- Side B of the Canadian single

Single by Neil Young

from the album Harvest
- A-side: "Old Man"
- Released: April 17, 1972
- Recorded: January 30, 1971
- Venue: Royce Hall, UCLA
- Genre: Folk rock
- Length: 2:03
- Label: Reprise
- Songwriter: Neil Young
- Producers: Neil Young; Henry Lewy;

Neil Young singles chronology
| "Heart of Gold" (1972) | "The Needle and the Damage Done" (1972) | "War Song" (1972) |

= The Needle and the Damage Done =

"The Needle and the Damage Done" is a 1972 song by Canadian-American singer-songwriter Neil Young. The lyrics describe the effects of heroin addiction on musicians Young knew, including his friend and Crazy Horse bandmate Danny Whitten, who would die of an overdose the same year the song was released. The money that Whitten used to buy the drugs was provided by Young. The song would preview the theme of Young's 1975 album Tonight's the Night, which would reflect on the fatal heroin overdoses of Whitten and Bruce Berry, a roadie for Young and Crazy Horse.

== Background and lyrics ==
"The Needle and the Damage Done" was first released on Young's 1972 album Harvest. Rather than re-recording it, Young selected a live version from January 1971 that featured him singing and playing acoustic guitar. It would appear on the compilation albums Decade in 1977 and Greatest Hits in 2004. On the handwritten liner notes for Decade, Young wrote of the song: "I am not a preacher, but drugs killed a lot of great men."

Young performed the song in a 2005 Nashville concert, with the version being included on Jonathan Demme's 2006 documentary Neil Young: Heart of Gold. The documentary's DVD includes Young's 1971 performance of the song from The Johnny Cash Show.

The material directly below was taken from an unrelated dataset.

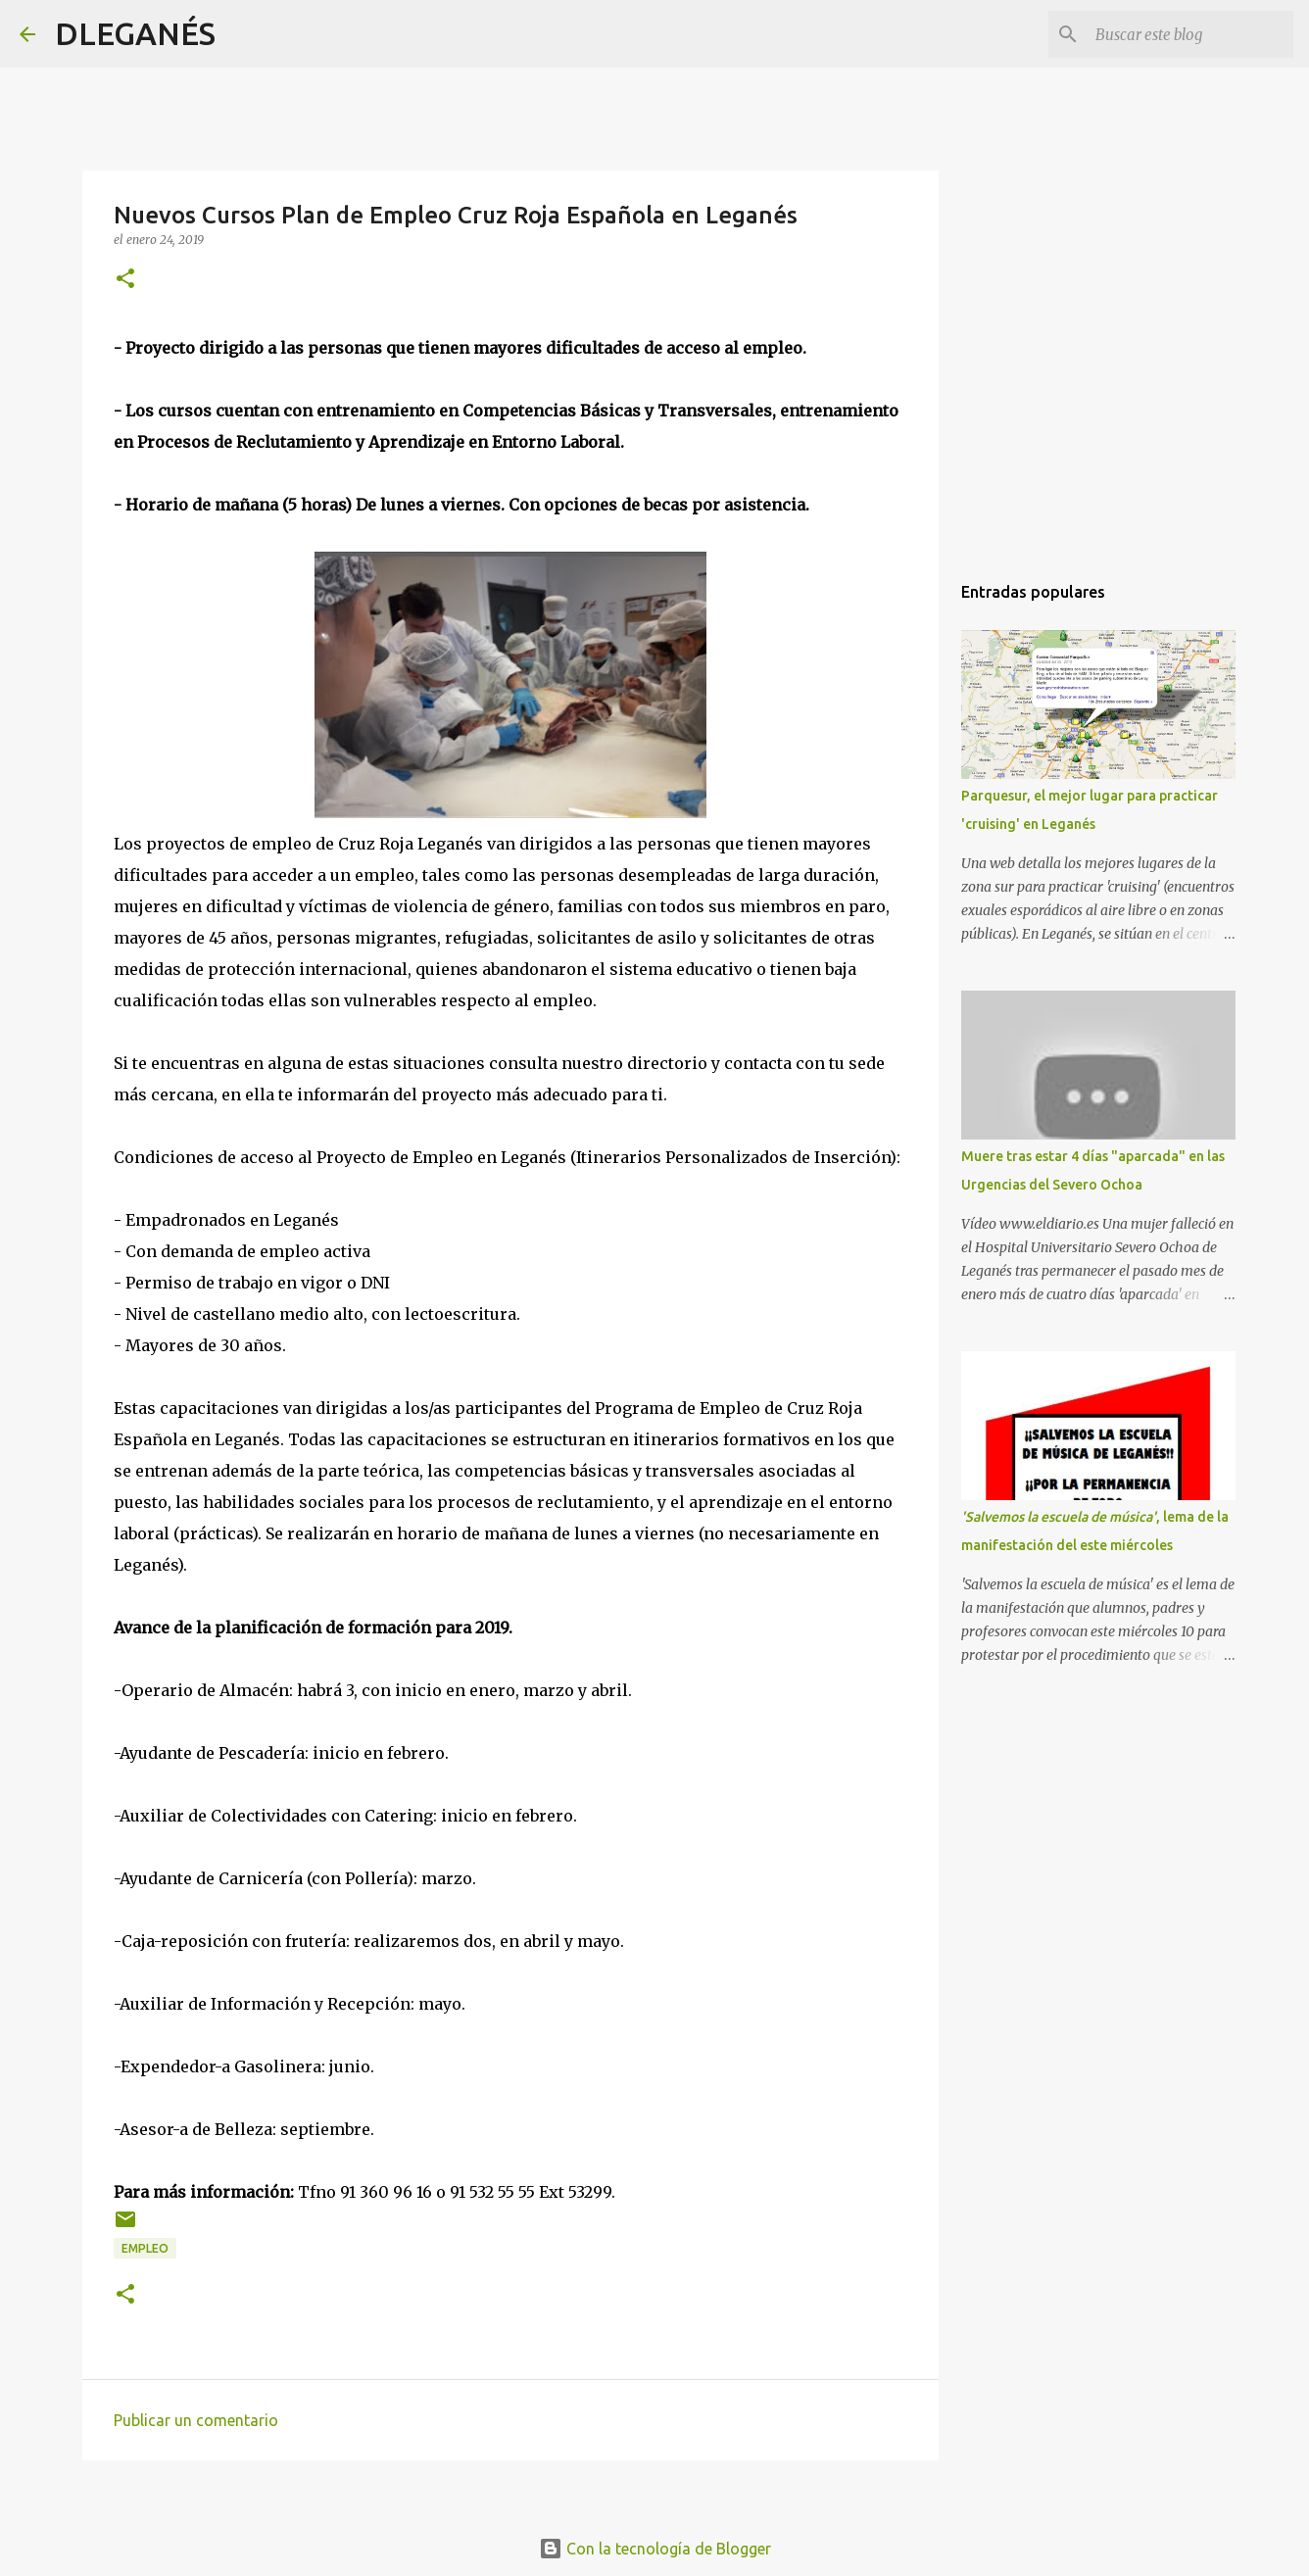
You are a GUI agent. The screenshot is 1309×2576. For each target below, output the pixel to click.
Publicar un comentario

The song also appears on the 2007 album Live at Massey Hall 1971. On that album, Young presented "The Needle and the Damage Done" with the following introduction:
Ever since I left Canada about five years ago or so and moved down south, I found out a lot of things that I didn't know when I left. Some of 'em are good, and some of 'em are bad. Got to see a lot of great musicians before they happened, before they became famous, y'know, when they were just gigging, five and six sets a night... things like that. And I got to see a lot of great musicians who nobody ever got to see for one reason or another. But, strangely enough, the real good ones that you never got to see was... 'cause of heroin. And that started happening over and over. Then it happened to someone that everyone knew about. So I just wrote a little song.

==Personnel==
- Neil Young – guitar, vocals

== Covers and cultural references ==
Bands that have covered this song on studio albums include Our Lady Peace, Duran Duran, Simple Minds, and The Pretenders.

Five Eight covered the song for their 1993 release The Angriest Man.

Tori Amos covered the song during her "Strange Little Tour" in 2001.

Australian singer Lior covered the song in 2006 as part of youth radio station Triple J's Like a Version segment.

English folk singer Laura Marling covered it twice on her August 2008 tour of Australia, and on several dates during her 2010 tour of England, Marling has since recorded the cover on a limited edition 7" distributed as a part of the Third Man Records Blue Series.

Pearl Jam's lead singer Eddie Vedder covered the song at a Pearl Jam show on August 23, 2009, at the United Center in Chicago, Illinois. He dedicated it to Michael Jackson, to whom he grew up listening. Pearl Jam also covered the song during their Backspacer tour.

Jewel covered the song on The Howard Stern Show on May 24, 2010.

British Artist Pete Fowler's August 2013 solo exhibition, at Beach London Gallery, of cross-stitch embroidery was titled "The Needle and The Damage Done."